Cause for Relief, Cause for Concern
We’ve said before that you’re probably already a very good liar. Lying is instinctual, reflexive, and after years of practice and repetition, your skills now are beyond the days of your youth. So far, Ekman’s research teaches us that lying is easy (or should be, anyway) because 1. people can’t read your facial expressions; and 2. people always look at your face to find lies. For small, mundane white-lies (technically speaking, these are called asymmetrical/low-salience lies), this is probably true.

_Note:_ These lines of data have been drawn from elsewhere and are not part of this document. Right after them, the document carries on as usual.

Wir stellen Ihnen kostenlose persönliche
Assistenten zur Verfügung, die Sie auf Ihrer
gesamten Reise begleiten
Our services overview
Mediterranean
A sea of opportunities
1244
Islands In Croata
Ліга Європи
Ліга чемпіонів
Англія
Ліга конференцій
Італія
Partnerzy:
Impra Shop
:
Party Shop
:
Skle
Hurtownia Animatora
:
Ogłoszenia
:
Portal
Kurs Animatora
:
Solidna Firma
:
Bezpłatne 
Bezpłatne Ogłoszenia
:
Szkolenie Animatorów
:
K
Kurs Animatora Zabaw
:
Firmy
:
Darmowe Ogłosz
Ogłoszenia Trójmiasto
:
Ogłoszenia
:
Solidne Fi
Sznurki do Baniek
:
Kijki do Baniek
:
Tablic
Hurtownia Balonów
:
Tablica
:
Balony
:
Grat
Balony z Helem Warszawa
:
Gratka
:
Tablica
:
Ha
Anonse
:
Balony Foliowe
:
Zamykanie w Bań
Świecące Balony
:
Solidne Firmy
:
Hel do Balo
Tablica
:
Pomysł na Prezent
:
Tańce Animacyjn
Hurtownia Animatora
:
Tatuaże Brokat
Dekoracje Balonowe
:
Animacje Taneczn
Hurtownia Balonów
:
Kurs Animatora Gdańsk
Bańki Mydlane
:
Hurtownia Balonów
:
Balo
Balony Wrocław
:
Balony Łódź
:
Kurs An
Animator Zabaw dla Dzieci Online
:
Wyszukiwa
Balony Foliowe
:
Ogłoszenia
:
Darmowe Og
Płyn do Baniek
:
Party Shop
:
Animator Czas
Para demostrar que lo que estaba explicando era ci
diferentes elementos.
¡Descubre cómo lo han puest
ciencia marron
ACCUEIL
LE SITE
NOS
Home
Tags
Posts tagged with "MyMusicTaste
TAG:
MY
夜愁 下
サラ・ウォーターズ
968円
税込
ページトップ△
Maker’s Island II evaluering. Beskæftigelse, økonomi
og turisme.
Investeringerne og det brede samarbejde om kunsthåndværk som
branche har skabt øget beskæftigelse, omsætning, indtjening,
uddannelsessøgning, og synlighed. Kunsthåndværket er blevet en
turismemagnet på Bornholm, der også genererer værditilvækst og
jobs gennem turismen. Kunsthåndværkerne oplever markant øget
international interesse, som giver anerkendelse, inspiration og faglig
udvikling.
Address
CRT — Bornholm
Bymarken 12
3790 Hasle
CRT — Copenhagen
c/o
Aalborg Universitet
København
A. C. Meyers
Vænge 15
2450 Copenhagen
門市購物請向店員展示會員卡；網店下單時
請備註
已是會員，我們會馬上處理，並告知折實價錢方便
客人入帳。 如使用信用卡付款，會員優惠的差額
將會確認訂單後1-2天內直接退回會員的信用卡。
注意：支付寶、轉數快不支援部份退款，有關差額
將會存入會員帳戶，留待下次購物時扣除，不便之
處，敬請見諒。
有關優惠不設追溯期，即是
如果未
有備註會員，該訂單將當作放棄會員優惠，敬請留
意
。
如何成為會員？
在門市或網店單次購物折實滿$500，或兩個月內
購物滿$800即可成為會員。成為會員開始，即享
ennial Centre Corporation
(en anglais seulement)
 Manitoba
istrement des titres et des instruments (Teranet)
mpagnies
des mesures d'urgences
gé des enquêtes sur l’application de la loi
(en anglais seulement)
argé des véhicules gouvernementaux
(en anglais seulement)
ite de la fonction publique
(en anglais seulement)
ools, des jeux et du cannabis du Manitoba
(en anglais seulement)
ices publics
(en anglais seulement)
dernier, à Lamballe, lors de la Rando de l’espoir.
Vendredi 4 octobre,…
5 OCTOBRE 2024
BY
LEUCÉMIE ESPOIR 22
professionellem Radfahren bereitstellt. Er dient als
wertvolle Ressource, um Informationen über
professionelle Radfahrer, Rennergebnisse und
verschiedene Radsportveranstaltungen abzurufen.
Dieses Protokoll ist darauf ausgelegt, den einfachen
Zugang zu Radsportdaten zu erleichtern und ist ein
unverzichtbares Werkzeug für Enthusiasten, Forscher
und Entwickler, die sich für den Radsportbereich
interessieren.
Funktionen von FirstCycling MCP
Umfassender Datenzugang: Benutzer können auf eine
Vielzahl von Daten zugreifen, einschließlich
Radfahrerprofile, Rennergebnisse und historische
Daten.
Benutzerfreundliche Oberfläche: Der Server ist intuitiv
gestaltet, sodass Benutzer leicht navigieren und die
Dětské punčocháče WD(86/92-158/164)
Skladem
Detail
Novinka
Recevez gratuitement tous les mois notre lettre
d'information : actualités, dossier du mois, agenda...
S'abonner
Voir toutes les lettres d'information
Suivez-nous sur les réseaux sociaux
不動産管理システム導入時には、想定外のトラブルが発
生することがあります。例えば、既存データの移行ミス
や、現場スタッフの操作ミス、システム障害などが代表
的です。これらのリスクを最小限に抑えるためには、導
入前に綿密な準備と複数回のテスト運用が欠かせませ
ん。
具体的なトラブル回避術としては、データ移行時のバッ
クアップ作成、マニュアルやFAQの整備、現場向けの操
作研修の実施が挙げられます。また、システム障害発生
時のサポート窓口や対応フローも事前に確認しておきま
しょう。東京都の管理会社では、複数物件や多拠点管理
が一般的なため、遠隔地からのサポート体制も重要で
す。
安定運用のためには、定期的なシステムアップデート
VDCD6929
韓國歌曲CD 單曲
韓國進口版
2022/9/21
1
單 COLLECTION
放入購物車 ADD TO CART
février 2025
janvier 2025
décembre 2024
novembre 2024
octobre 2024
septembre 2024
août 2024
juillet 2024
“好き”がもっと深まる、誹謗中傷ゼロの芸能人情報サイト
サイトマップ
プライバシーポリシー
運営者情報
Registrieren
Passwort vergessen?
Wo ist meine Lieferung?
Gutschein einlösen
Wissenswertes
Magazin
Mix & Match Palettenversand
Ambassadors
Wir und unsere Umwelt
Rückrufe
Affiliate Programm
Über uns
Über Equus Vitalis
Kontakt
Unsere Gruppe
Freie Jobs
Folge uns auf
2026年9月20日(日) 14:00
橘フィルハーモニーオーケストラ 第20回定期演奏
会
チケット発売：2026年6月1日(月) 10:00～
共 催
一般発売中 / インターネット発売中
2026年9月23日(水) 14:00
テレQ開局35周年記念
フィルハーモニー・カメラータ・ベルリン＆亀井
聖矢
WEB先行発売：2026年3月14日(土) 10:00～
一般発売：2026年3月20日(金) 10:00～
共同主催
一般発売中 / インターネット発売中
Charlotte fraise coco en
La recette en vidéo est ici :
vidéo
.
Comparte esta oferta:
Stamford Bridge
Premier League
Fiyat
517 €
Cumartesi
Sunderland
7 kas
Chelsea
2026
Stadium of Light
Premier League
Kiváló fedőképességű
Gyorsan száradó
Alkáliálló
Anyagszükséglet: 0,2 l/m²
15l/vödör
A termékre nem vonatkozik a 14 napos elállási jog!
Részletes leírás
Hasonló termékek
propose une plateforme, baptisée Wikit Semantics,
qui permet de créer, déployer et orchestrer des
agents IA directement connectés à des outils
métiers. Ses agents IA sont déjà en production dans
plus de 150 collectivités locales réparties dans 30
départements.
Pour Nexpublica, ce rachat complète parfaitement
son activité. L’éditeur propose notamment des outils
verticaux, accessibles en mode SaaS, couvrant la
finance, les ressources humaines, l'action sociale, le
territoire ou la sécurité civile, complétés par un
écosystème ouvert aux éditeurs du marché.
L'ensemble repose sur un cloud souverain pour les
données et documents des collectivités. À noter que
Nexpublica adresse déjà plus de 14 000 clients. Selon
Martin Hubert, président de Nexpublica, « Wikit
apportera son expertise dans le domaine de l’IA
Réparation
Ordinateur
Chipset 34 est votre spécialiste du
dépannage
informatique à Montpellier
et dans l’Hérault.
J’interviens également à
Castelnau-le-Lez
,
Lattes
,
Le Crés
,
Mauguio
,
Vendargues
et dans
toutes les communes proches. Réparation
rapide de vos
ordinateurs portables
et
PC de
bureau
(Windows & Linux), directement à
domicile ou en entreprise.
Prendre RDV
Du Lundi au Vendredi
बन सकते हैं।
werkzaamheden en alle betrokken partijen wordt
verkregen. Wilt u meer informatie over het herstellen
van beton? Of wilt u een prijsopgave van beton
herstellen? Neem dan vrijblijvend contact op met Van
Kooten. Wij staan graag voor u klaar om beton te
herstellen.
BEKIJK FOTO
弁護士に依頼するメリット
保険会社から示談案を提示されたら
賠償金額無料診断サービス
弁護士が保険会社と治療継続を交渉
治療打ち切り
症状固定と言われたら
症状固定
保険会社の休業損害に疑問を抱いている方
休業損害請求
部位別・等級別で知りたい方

But the results of this study should worry you if your lie is life-or-death. The pressure under which Ekman placed these nurses was intense; his scenario forced them into a symmetrical/high-salience scenario intended to squeeze and wring as much deception leakage out of them as possible (5 nurses out of the original 22 cracked and confessed, by the way.) Under observation, the tapes in which they were truthful were mistakenly mislabeled as dishonest half of the time, with no identifiable pattern. This is terrible news. If you screw up big time at work, your livelihood is at the mercy of a coin toss. For big lies, you must lie better, plain and simple.
To Lie Is To Succeed
If you need any convincing that successful high-stakes lying is a skill everyone should learn and practice, consider the following:
“It was reported in the Method section that the subjects had been told that behavior in the honest-deceptive session was relevant to success in nursing…At the time, such claims were based largely on conjecture…The results now show that this is very likely the case…the supervisors’ ratings of the subject’s work with patients one year later was positively correlated with the subject’s being a successful facial deceiver…”
Now, we all know correlation does not imply causation. But we can see where this is headed.
Sources
Ekman, P., & Friesen, W. V. (1974). Detecting deception from the body or face. Journal of Personality and Social Psychology, 29(3), 288-298.